Sesame HTTP: Installation of Scrapyd

Scrapyd is a tool for deploying and running Scrapy projects. With it, you can upload the written Scrapy project to the cloud host and control its operation through API.

Since it is a Scrapy project deployment, it basically uses the Linux host, so the installation in this section is for the Linux host.

1. Related Links

GitHub：https://github.com/scrapy/scrapyd
PyPI：https://pypi.python.org/pypi/scrapyd
Official documentation: https://scrapyd.readthedocs.io

2. pip install

It is recommended to use pip to install, the command is as follows:

pip3 install scrapyd

3. Configuration

After the installation is complete, you need to create a new configuration file /etc/scrapyd/scrapyd.conf. Scrapyd will read this configuration file when it is running.

After Scrapyd 1.2 version, this file will not be created automatically, we need to add it ourselves.

First, execute the following command to create a new file:

sudo mkdir /etc/scrapyd
sudo vi /etc/scrapyd/scrapyd.conf

Then write the following:

[scrapyd]
eggs_dir    = eggs
logs_dir = logs
items_dir =
jobs_to_keep = 5
dbs_dir     = dbs
max_proc    = 0
max_proc_per_cpu = 10
finished_to_keep = 100
poll_interval = 5.0
bind_address = 0.0.0.0
http_port   = 6800
debug       = off
runner      = scrapyd.runner
application = scrapyd.app.application
launcher    = scrapyd.launcher.Launcher
webroot     = scrapyd.website.Root

[services]
schedule.json     = scrapyd.webservice.Schedule
cancel.json       = scrapyd.webservice.Cancel
addversion.json   = scrapyd.webservice.AddVersion
listprojects.json = scrapyd.webservice.ListProjects
listversions.json = scrapyd.webservice.ListVersions
listspiders.json  = scrapyd.webservice.ListSpiders
delproject.json   = scrapyd.webservice.DeleteProject
delversion.json   = scrapyd.webservice.DeleteVersion
listjobs.json     = scrapyd.webservice.ListJobs
daemonstatus.json = scrapyd.webservice.DaemonStatus

The content of the configuration file can be found in the official documentation https://scrapyd.readthedocs.io/en/stable/config.html#example-configuration-file . The configuration files here have been modified, one of which is that the max_proc_per_cpuofficial default is 4, that is, a host can run up to 4 Scrapy tasks per CPU, which is increased to 10 here. The other is bind_addressthat the default is local 127.0.0.1, which is modified to 0.0.0.0 here so that it can be accessed by the external network.

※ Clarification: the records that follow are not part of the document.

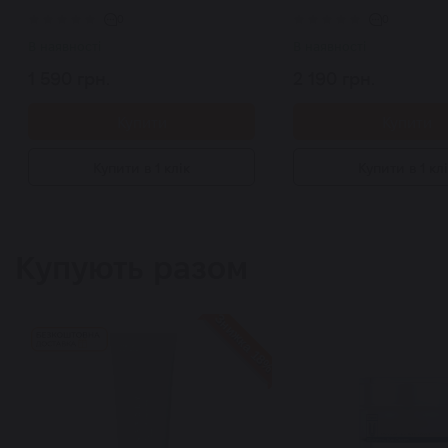
навколо очей з ПДРН 30 мл
in-One 120 мл
0
0
В наявності
В наявності
1 590 грн.
2 190 грн.
Купити
Купити
Купити в 1 клік
Купити в 1 кл
Купують разом
Знижка 18%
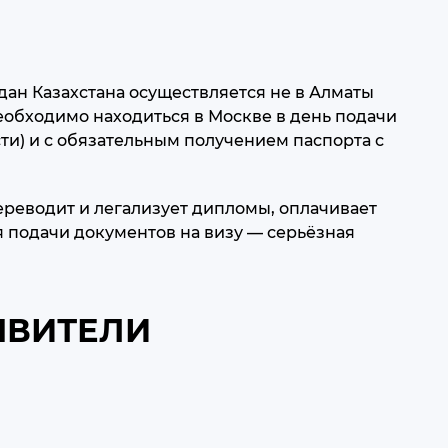
дан Казахстана осуществляется не в Алматы
необходимо находиться в Москве в день подачи
ти) и с обязательным получением паспорта с
ереводит и легализует дипломы, оплачивает
я подачи документов на визу — серьёзная
ЯВИТЕЛИ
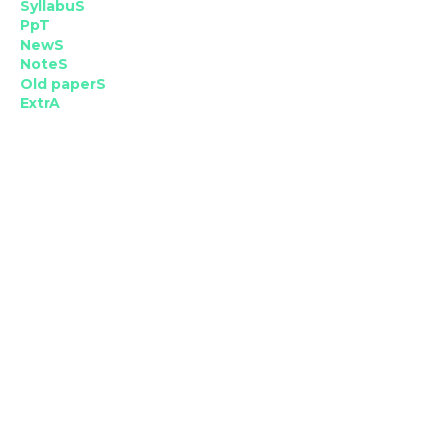
SyllabuS
PpT
NewS
NoteS
Old paperS
ExtrA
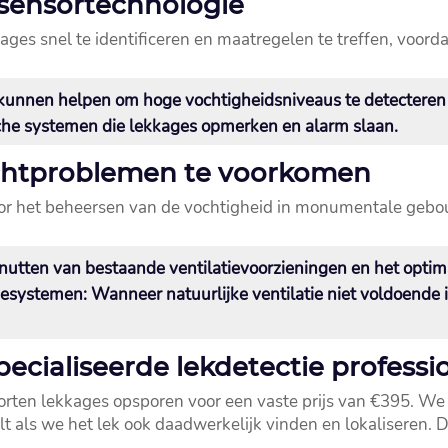
 sensortechnologie
s snel te identificeren en maatregelen te treffen, voordat 
 kunnen helpen om hoge vochtigheidsniveaus te detecteren
che systemen die lekkages opmerken en alarm slaan.​
vochtproblemen te voorkomen
voor het beheersen van de vochtigheid in monumentale gebo
enutten van bestaande ventilatievoorzieningen en het optima
tiesystemen
: Wanneer natuurlijke ventilatie niet voldoend
ialiseerde lekdetectie professi
oorten lekkages opsporen voor een vaste prijs van €395.​ We
lt als we het lek ook daadwerkelijk vinden en lokaliseren.​ D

4. Running in the background

Scrapyd is a pure Python project, which can be called directly to run here. To keep the program running in the background, Linux and Mac can use the following command:

(scrapyd > /dev/null &)

In this way, Scrapyd will continue to run in the background, and the console output will be ignored directly. Of course, if you want to record the output log, you can modify the output target, such as:

(scrapyd > ~/scrapyd.log &)

At this point, the running results of Scrapyd will be output to the ~/scrapyd.log file.

Of course, you can also use tools such as screen, tmux, supervisor, etc. to implement process daemon.

After running, you can access the Web UI on port 6800 of the browser, from which you can see the current Scrapyd running tasks, logs, etc., as shown in Figure 1.

Of course, a better way to run Scrapyd is to use the Supervisor daemon, if you are interested, you can refer to: http://supervisord.org/ .

In addition, Scrapyd also supports Docker, and we will introduce how to make and run Scrapyd Docker images later.

5. Access Authentication

Once configured, both Scrapyd and its interface are publicly accessible. If you want to configure access authentication, you can use Nginx as a reverse proxy, where you need to install the Nginx server first.

Here is an example of Ubuntu, the installation command is as follows:

sudo apt-get install nginx

Then modify the Nginx configuration file nginx.conf and add the following configuration:

http {
    server {
        listen 6801;
        location / {
            proxy_pass    http://127.0.0.1:6800/;
            auth_basic    "Restricted";
            auth_basic_user_file    /etc/nginx/conf.d/.htpasswd;
        }
    }
}

这里使用的用户名和密码配置放置在/etc/nginx/conf.d目录下，我们需要使用htpasswd命令创建。例如，创建一个用户名为admin的文件，命令如下：

htpasswd -c .htpasswd admin

接着就会提示我们输入密码，输入两次之后，就会生成密码文件。此时查看这个文件的内容：

cat .htpasswd 
admin:5ZBxQr0rCqwbc

配置完成后，重启一下Nginx服务，运行如下命令：

sudo nginx -s reload

这样就成功配置了Scrapyd的访问认证了。